Around midnight, she came up to me and said that anyone still there would be staying the night (most were women, most were dressed in black). I thought of them as the core; I recognized some of them from TV or from news stills, where they'd stood in Ariel's living room and prayed through phone calls, prayed before and after press conferences, put their hands on lawyers and blessed them.

—We're going to bed now to be up early, she said. But a few of us will stay awake to pray all the way through.

—What are
you
gonna do?

She shrugged. Pray, she said. Try to keep people focused. But
you
should sleep, that way you can take the couch. If you wait, someone'll take it. You don't want to be under there.

She pointed at the long wooden table with the food.

—They don't ever put the food away, she said.
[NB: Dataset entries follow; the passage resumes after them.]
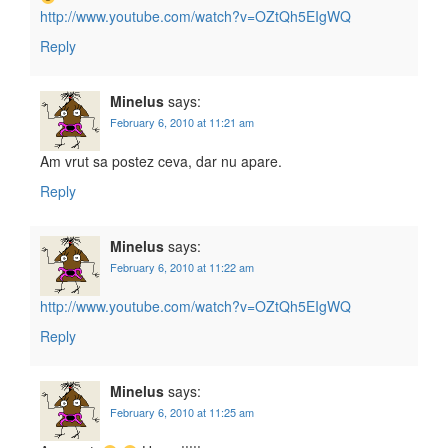
http://www.youtube.com/watch?v=OZtQh5EIgWQ
Reply
Minelus
says:
February 6, 2010 at 11:21 am
Am vrut sa postez ceva, dar nu apare.
Reply
Minelus
says:
February 6, 2010 at 11:22 am
http://www.youtube.com/watch?v=OZtQh5EIgWQ
Reply
Minelus
says:
February 6, 2010 at 11:25 am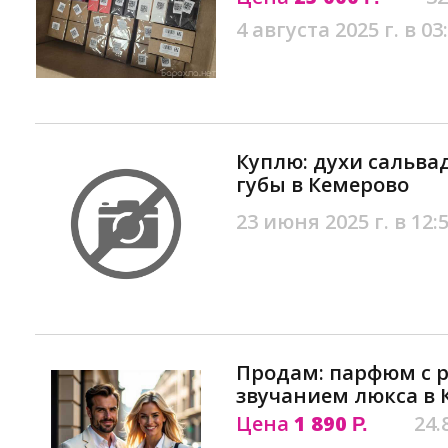
4 августа 2025 г. в 03
Куплю: духи сальва
губы в Кемерово
23 июня 2025 г. в 12:
Продам: парфюм с
звучанием люкса в 
Цена
1 890
24.
Р.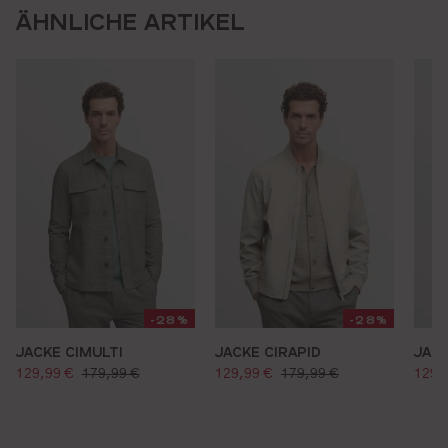
ÄHNLICHE ARTIKEL
-28%
-28%
JACKE CIMULTI
JACKE CIRAPID
JACK
verkaufspreis:
verkaufspreis:
verk
regulärer preis:
regulärer preis:
129,99 €
179,99 €
129,99 €
179,99 €
129,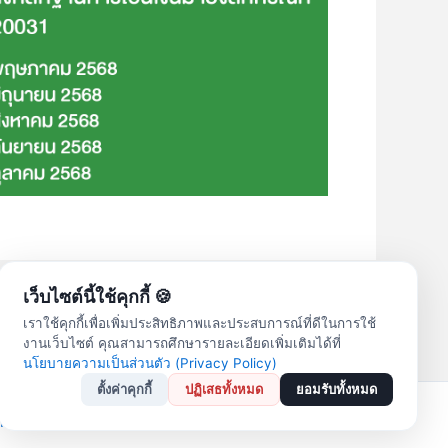
เว็บไซต์นี้ใช้คุกกี้ 🍪
Next เรื่อง
→
เราใช้คุกกี้เพื่อเพิ่มประสิทธิภาพและประสบการณ์ที่ดีในการใช้
งานเว็บไซต์ คุณสามารถศึกษารายละเอียดเพิ่มเติมได้ที่
นโยบายความเป็นส่วนตัว (Privacy Policy)
ตั้งค่าคุกกี้
ปฏิเสธทั้งหมด
ยอมรับทั้งหมด
ordPress Theme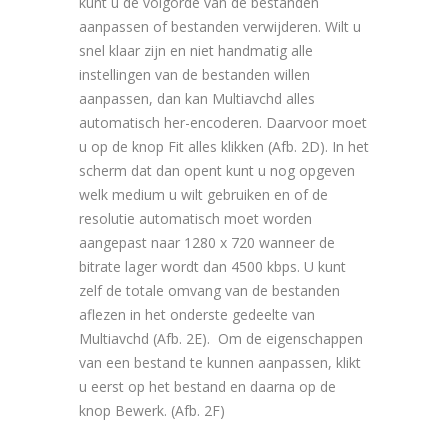
kunt u de volgorde van de bestanden
aanpassen of bestanden verwijderen. Wilt u
snel klaar zijn en niet handmatig alle
instellingen van de bestanden willen
aanpassen, dan kan Multiavchd alles
automatisch her-encoderen. Daarvoor moet
u op de knop Fit alles klikken (Afb. 2D). In het
scherm dat dan opent kunt u nog opgeven
welk medium u wilt gebruiken en of de
resolutie automatisch moet worden
aangepast naar 1280 x 720 wanneer de
bitrate lager wordt dan 4500 kbps. U kunt
zelf de totale omvang van de bestanden
aflezen in het onderste gedeelte van
Multiavchd (Afb. 2E). Om de eigenschappen
van een bestand te kunnen aanpassen, klikt
u eerst op het bestand en daarna op de
knop Bewerk. (Afb. 2F)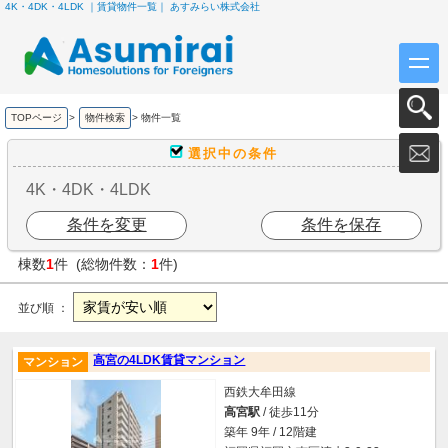
4K・4DK・4LDK ｜賃貸物件一覧｜ あすみらい株式会社
TOPページ
>
物件検索
>
物件一覧
選択中の条件
4K・4DK・4LDK
条件を変更
条件を保存
棟数
1
件 (総物件数：
1
件)
並び順 ：
高宮の4LDK賃貸マンション
マンション
西鉄大牟田線
高宮駅
/ 徒歩11分
築年 9年 / 12階建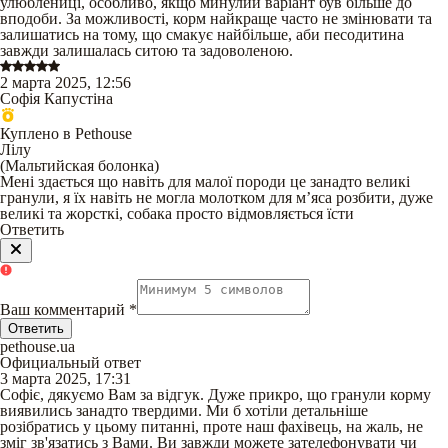
улюблениці, особливо, якщо минулий варіант був більше до
вподоби. За можливості, корм найкраще часто не змінювати та
залишатись на тому, що смакує найбільше, аби песодитина
завжди залишалась ситою та задоволеною.
2 марта 2025, 12:56
Софія Капустіна
Куплено в Pethouse
Лілу
(
Мальтийская болонка
)
Мені здається що навіть для малої породи це занадто великі
гранули, я їх навіть не могла молотком для мʼяса розбити, дуже
великі та жорсткі, собака просто відмовляється їсти
Ответить
Ваш комментарий
*
Ответить
pethouse.ua
Официальный ответ
3 марта 2025, 17:31
Софіє, дякуємо Вам за відгук. Дуже прикро, що гранули корму
виявились занадто твердими. Ми б хотіли детальніше
розібратись у цьому питанні, проте наш фахівець, на жаль, не
зміг зв'язатись з Вами. Ви завжди можете зателефонувати чи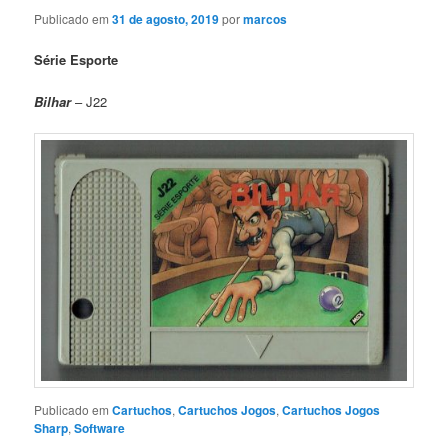
Publicado em
31 de agosto, 2019
por
marcos
Série Esporte
Bilhar
– J22
Publicado em
Cartuchos
,
Cartuchos Jogos
,
Cartuchos Jogos
Sharp
,
Software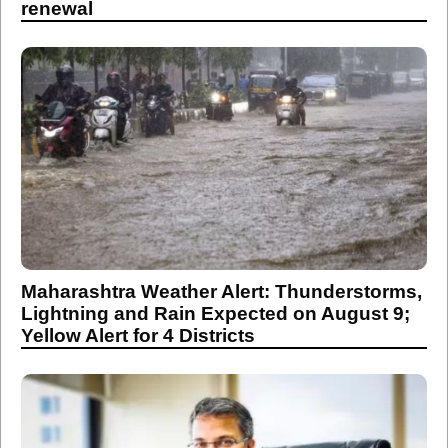
renewal
Maharashtra Weather Alert: Thunderstorms,
Lightning and Rain Expected on August 9;
Yellow Alert for 4 Districts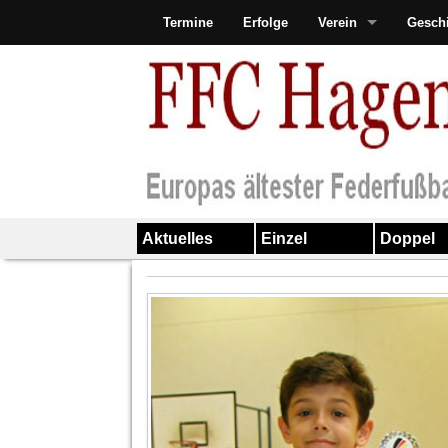
Termine
Erfolge
Verein
Gesch
Aktuelles
Einzel
Doppel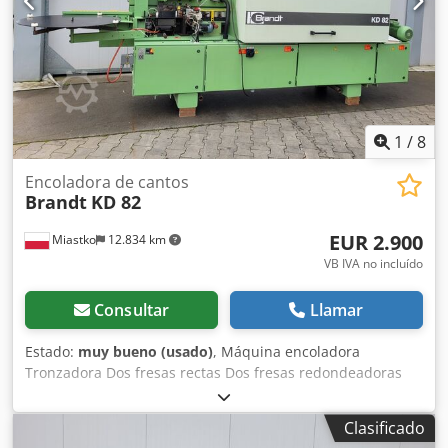
1
/
8
Encoladora de cantos
Brandt
KD 82
EUR 2.900
Miastko
12.834 km
VB IVA no incluído
Consultar
Llamar
Estado:
muy bueno (usado)
, Máquina encoladora
Tronzadora Dos fresas rectas Dos fresas redondeadoras
Dkjdsxdy Slepfx Akbsr
Clasificado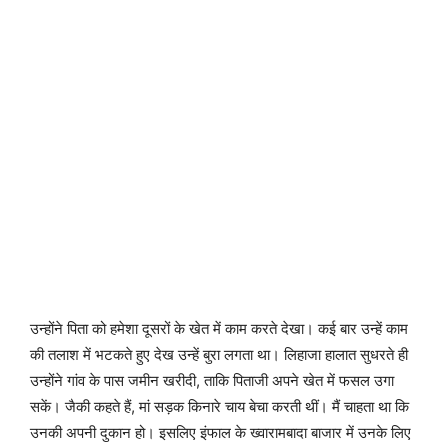
उन्होंने पिता को हमेशा दूसरों के खेत में काम करते देखा। कई बार उन्हें काम
की तलाश में भटकते हुए देख उन्हें बुरा लगता था। लिहाजा हालात सुधरते ही
उन्होंने गांव के पास जमीन खरीदी, ताकि पिताजी अपने खेत में फसल उगा
सकें। जैकी कहते हैं, मां सड़क किनारे चाय बेचा करती थीं। मैं चाहता था कि
उनकी अपनी दुकान हो। इसलिए इंफाल के ख्वारामबादा बाजार में उनके लिए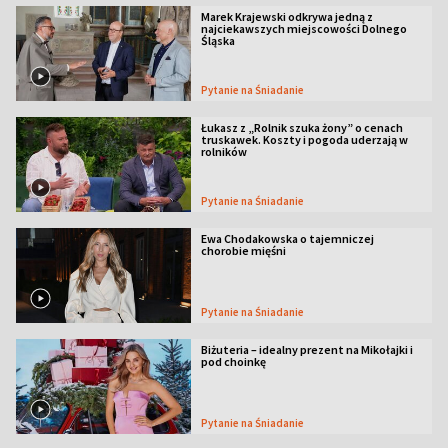
Marek Krajewski odkrywa jedną z
najciekawszych miejscowości Dolnego
Śląska
Pytanie na Śniadanie
Łukasz z „Rolnik szuka żony” o cenach
truskawek. Koszty i pogoda uderzają w
rolników
Pytanie na Śniadanie
Ewa Chodakowska o tajemniczej
chorobie mięśni
Pytanie na Śniadanie
Biżuteria – idealny prezent na Mikołajki i
pod choinkę
Pytanie na Śniadanie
After a lap of picking up abandoned plates and tossing them out, she set me up on the couch, pulling a flat throw pillow off another chair and setting it where my head would go. I tucked my bag beneath that spot, leaned it against the couch, and decided not to change into the sweatpants I'd brought since it didn't seem like anyone else was making themselves more comfortable. I pulled my legs up on the seat and out of nowhere my mom bent down and kissed me on the forehead. And so I ignored how the sheet she'd found for me smelled like cigarettes, how the couch was covered in material so coarse it paved a pattern on my skin. Her lips left a cold spot for minutes afterward, and I wanted to grab her, pull her to the couch, not let her go outside. I wanted to call Leidy and say,
I did it
, though I didn't do anything. All I can say is that her touch made me feel close to her in a way we'd never been, despite the fact that she would spend the night outside with strangers praying for a child that wasn't hers. She pushed my hair off my forehead and said, Tomorrow will be a beautiful day, and I closed my eyes and nodded.

*   *   *

I fell asleep that night trying to rewrite the conversation with Victor into something else, something where he was flirting with me and not trying to fuck with my head, not trying to tell me where I stood in the neighborhood now—an echo of Omar's last words to me. I remade his smile into a sweeter one, took the squint out of his eyes and reshaped them into something more open, something impressed with what he saw. And I put even more of Ethan's red in his beard, under his chin, which made him kinder, more familiar. I revised the memory so that his laughs were better timed, in sync with what I said the way Ethan's always were. I turned my face into the dank throw pillow I'd folded in half. When I still couldn't fall asleep, I told myself Victor's venom came from his knowing I was too good for him, out of his league. What did I want with him anyway? Why did I care what some loser thought? But a year earlier I would've given that loser my phone number. A year earlier I would've found a way to press my arm against his, would've laughed at his jokes in a voice higher than my real one. For years after that night, the real memory of that conversation made me wince—and it does, still, much too often, whenever I catch a decent-looking man watching me from a nearby table during the breakfast remarks at a research symposium, or at the beach bar my colleagues and I sometimes visit during happy hour on Thursdays to drink a beer and watch the sunset. I still perceive some intensity from someone and instead of recognizing it as attraction, I immediately assume it's disgust. I want to blame Victor for that reflex, but it was there already, had shown itself for the first time the day I saw my mother in the airport, waiting for me at winter break; all he did was verify for me that I would always use that double vision against myself. All he showed me was that I couldn't go back to not having it.